**WHAT IS EXPECTED:** Reproduce, with no alteration, the span of lines that begins at the line containing "copiilor la „plăcere" and ends at the last line of the records, both ends included, and nothing else.

**ENTRIES SHOWN:**
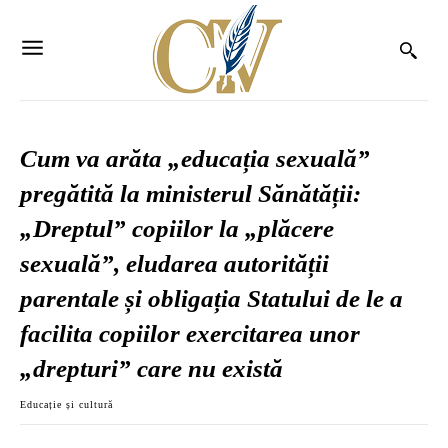
Cum va arăta „educația sexuală”
pregătită la ministerul Sănătății:
„Dreptul” copiilor la „plăcere
sexuală”, eludarea autorității
parentale și obligația Statului de le a
facilita copiilor exercitarea unor
„drepturi” care nu există
Educație și cultură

**ANSWER TO THE EXERCISE:**
„Dreptul” copiilor la „plăcere
sexuală”, eludarea autorității
parentale și obligația Statului de le a
facilita copiilor exercitarea unor
„drepturi” care nu există
Educație și cultură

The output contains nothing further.